On the other hand, in-app subscriptions provide customers with a stripped-down version of the app. For those who want to “unlock” the rest of the experience, paid premium upgrades are available. In the case of mobile applications, this often comes in the form of subscription-based content. Your mobile app may also offer subscriptions that eliminate all traces of advertising.
- Perfect for news and blog sites with a steady following.
- As a “try-before-you-buy” option, it’s simple to attract new consumers to your product.
- You may offer subscriptions for in-app content outside of the app store to boost income. Logging in is required for premium members.
- Rather than relying on one-time sales, subscriptions provide ongoing income.
- In-app subscriptions sold via the app store enable Apple and Google to keep a significant portion of the revenue.

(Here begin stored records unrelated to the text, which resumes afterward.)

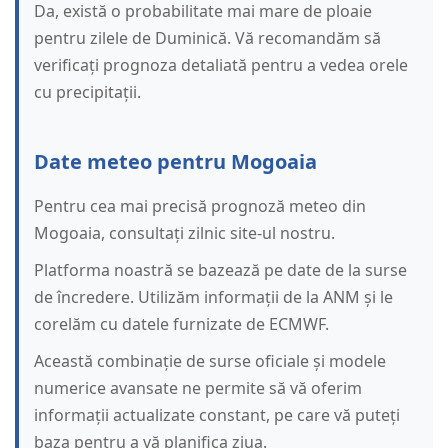
Da, există o probabilitate mai mare de ploaie
pentru zilele de Duminică. Vă recomandăm să
verificați prognoza detaliată pentru a vedea orele
cu precipitații.
Date meteo pentru Mogoaia
Pentru cea mai precisă prognoză meteo din
Mogoaia, consultați zilnic site-ul nostru.
Platforma noastră se bazează pe date de la surse
de încredere. Utilizăm informații de la ANM și le
corelăm cu datele furnizate de ECMWF.
Această combinație de surse oficiale și modele
numerice avansate ne permite să vă oferim
informații actualizate constant, pe care vă puteți
baza pentru a vă planifica ziua.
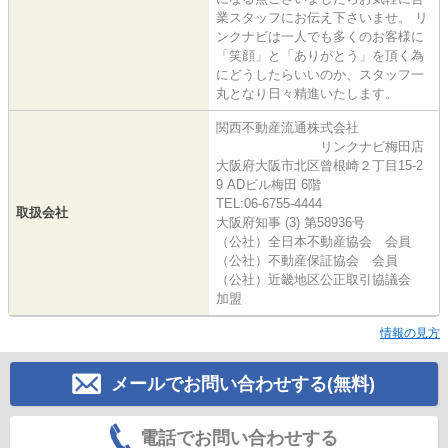
業スタッフにお伝え下さいませ。 リ
ンクナビは一人でも多くのお客様に
「笑顔」と「ありがとう」を頂く為
にどうしたらいいのか、スタッフ一
丸となり日々精進いたします。
関西不動産流通株式会社
リンクナビ梅田店
大阪府大阪市北区曾根崎２丁目15-2
9 ADビル梅田 6階
TEL:06-6755-4444
取扱会社
大阪府知事 (3) 第58936号
（公社）全日本不動産協会 会員
（公社）不動産保証協会 会員
（公社）近畿地区公正取引協議会
加盟
情報の見方
メールでお問い合わせする(無料)
電話でお問い合わせする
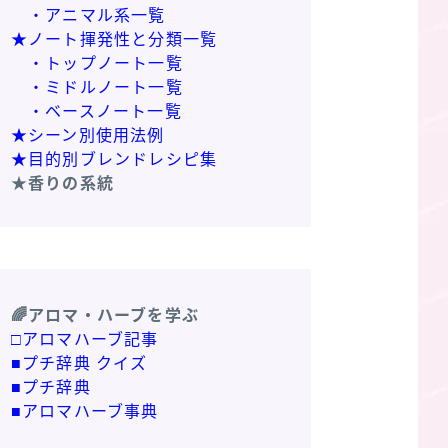
・アニマル系一覧
★ノート揮発性と分類一覧
・トップノート一覧
・ミドルノート一覧
・ベースノート一覧
★シーン別使用法例
★目的別ブレンドレシピ集
★香りの系統
🌈アロマ・ハーブを学ぶ
□アロマハーブ記事
■プチ辞典 クイズ
■プチ辞典
■アロマハーブ事典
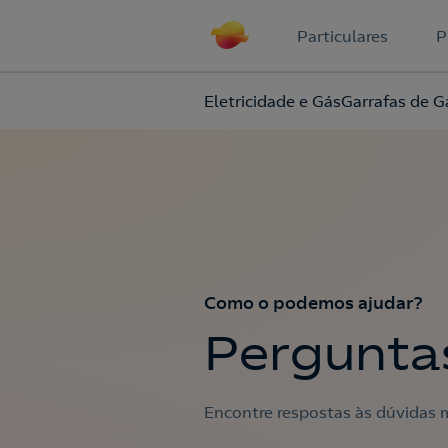
Particulares
P
Eletricidade e Gás
Garrafas de G
Como o podemos ajudar?
Pergunta
Encontre respostas às dúvidas m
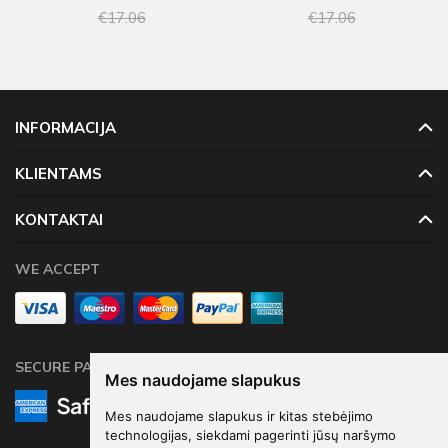
€17
06
€17
06
INFORMACIJA
KLIENTAMS
KONTAKTAI
WE ACCEPT
SECURE PAYMENTS
Mes naudojame slapukus
Mes naudojame slapukus ir kitas stebėjimo
technologijas, siekdami pagerinti jūsų naršymo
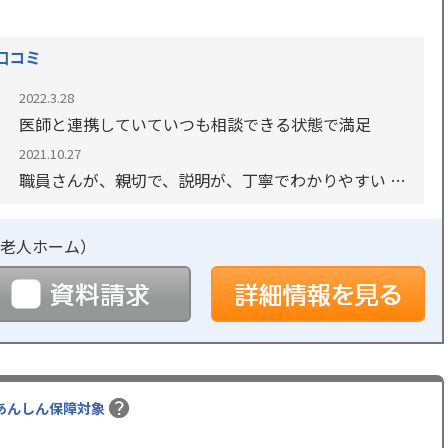
口コミ
2022.3.28
医師と連携していていつも相談できる状態で満足
2021.10.27
職員さんが、親切で、説明が、丁寧でわかりやすい 館
内綺麗で、清潔感がある 食事が、館内の厨房でつくっ
ているので、おいしそう
老人ホーム
）
予約
資料請求
詳
あんしん保障対象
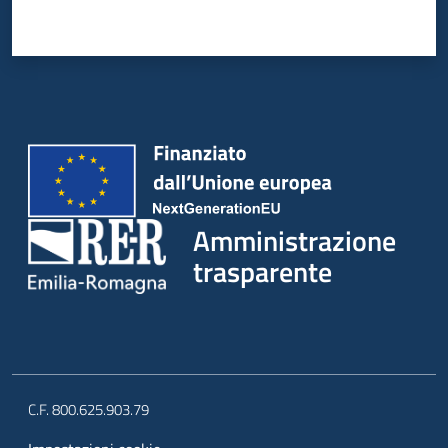
Amministrazione
trasparente
C.F. 800.625.903.79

- Fresh, relevant content will be necessary to keep it updated.
- Make sure there’s a balance between the free and paid versions. While you want them to upgrade, you don’t want to turn them off completely.

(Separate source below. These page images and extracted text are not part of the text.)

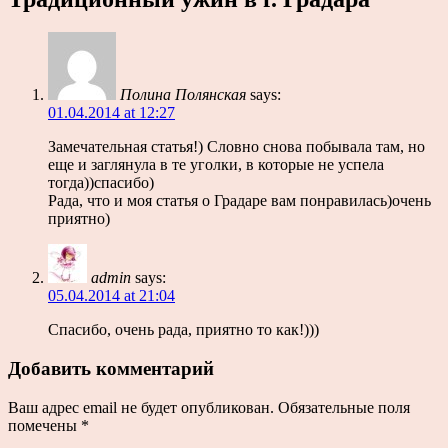
Полина Полянская
says:
01.04.2014 at 12:27
Замечательная статья!) Словно снова побывала там, но
еще и заглянула в те уголки, в которые не успела
тогда))спасибо)
Рада, что и моя статья о Градаре вам понравилась)очень
приятно)
admin
says:
05.04.2014 at 21:04
Спасибо, очень рада, приятно то как!)))
Добавить комментарий
Ваш адрес email не будет опубликован.
Обязательные поля
помечены
*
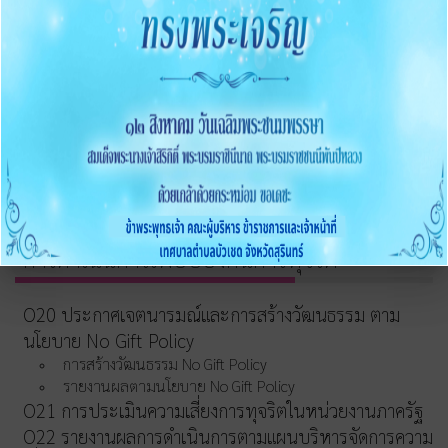
การขับเคลื่อนจริยธรรม
การส่งเสริมความโปร่งใส
O16 แนวปฏิบัติการจัดการเรื่องร้องเรียนการทุจริตและ
ประพฤติมิชอบ
O17 ช่องทางแจ้งเรื่องร้องเรียนการทุจริต
O18 ข้อมูลสถิติเรื่องร้องเรียนการทุจริตประจำปี
O19 การเปิดโอกาสให้มีส่วนร่วม
การดำเนินการเพื่อป้องกันการทุจริต
O20 ประกาศเจตนารมณ์และการสร้างวัฒนธรรม ตาม
นโยบาย No Gift Policy
การสร้างวัฒนธรรม No Gift Policy
รายงานผลตามนโยบาย No Gift Policy
O21 การประเมินความเสี่ยงการทุจริตในหน่วยงานภาครัฐ
O22 รายงานผลการดำเนินการตามแผนบริหารจัดการความ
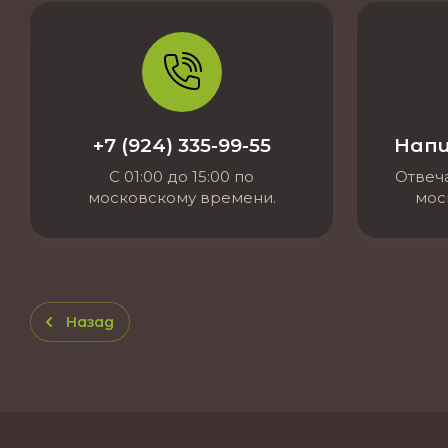
+7 (924) 335-99-55
Напи
С 01:00 до 15:00 по
Отвеча
московскому времени.
мос
Назад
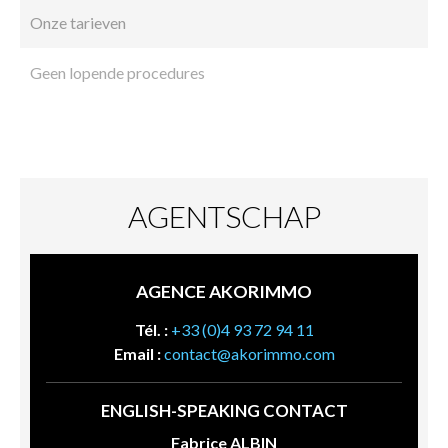
Onze tarieven
Geen lopende procedures
AGENTSCHAP
AGENCE AKORIMMO
Tél. :
+33 (0)4 93 72 94 11
Email :
contact@akorimmo.com
ENGLISH-SPEAKING CONTACT
Fabrice ALBIN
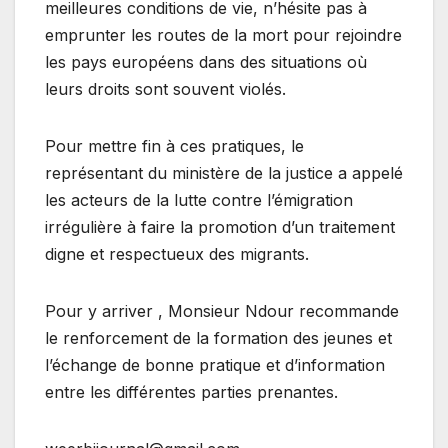
meilleures conditions de vie, n’hésite pas à
emprunter les routes de la mort pour rejoindre
les pays européens dans des situations où
leurs droits sont souvent violés.
Pour mettre fin à ces pratiques, le
représentant du ministère de la justice a appelé
les acteurs de la lutte contre l’émigration
irrégulière à faire la promotion d’un traitement
digne et respectueux des migrants.
Pour y arriver , Monsieur Ndour recommande
le renforcement de la formation des jeunes et
l’échange de bonne pratique et d’information
entre les différentes parties prenantes.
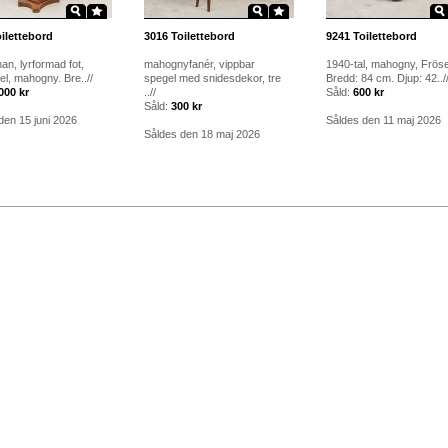
ilettebord
3016
Toilettebord
9241
Toilettebord
an, lyrformad fot,
mahognyfanér, vippbar
1940-tal, mahogny, Frös
el, mahogny. Bre..//
spegel med snidesdekor, tre
Bredd: 84 cm. Djup: 42../
000 kr
..//
Såld:
600 kr
Såld:
300 kr
den 15 juni 2026
Såldes den 11 maj 2026
Såldes den 18 maj 2026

According to a 2018 report by Reuters Digital News, subscribers are the most effective mobile app monetization strategy for news applications.
Mobile app monetization best practices
1. It’s all about the experience
The user experience must be preserved at all costs. You’ll do more harm to your app’s revenue if you ruin the user experience.
2. Keep bringing in new users
Your mobile app’s monetization will only grow if you continue to invest in new users. Do not let off of the gas pedal at this point! User churn is an unavoidable part of every app business. To increase monetization, you’ll need to seek out new customers proactively.
3. The use of hybrid mobile app monetization
Multiple mobile app monetization approaches are perfectly acceptable. It’s a great idea. It is possible to use many types of app monetization at the same time. Make sure that you’re not doing too much that will adversely affect the user experience.
4. Keep up to date
Keep an eye out for policy updates from the main app platforms. This is critical since it might have a major impact on your plan in a matter of hours.
5. Your app is unique
Assuming that something has worked for another developer is a risky assumption to make. Every app is different. What works for one mobile app doesn’t always work for another.
Treinetic’s thoughts on these trends
Developers will reap the benefits of the app economy, with income from mobile app monetization expected to increase in general over the next few years. Even though premium applications were once the most popular, free applications have already overtaken them as the new norm. Developers will be able to generate more income over a longer period as a result of this.
Developers will increasingly have to use hybrid mobile monetization techniques. There should be no one-size-fits-all approach to app monetization. A more stable strategy is to spread revenue generation among multiple strategies, especially in a market that might change fast. Why? Because app users’ preferences change often.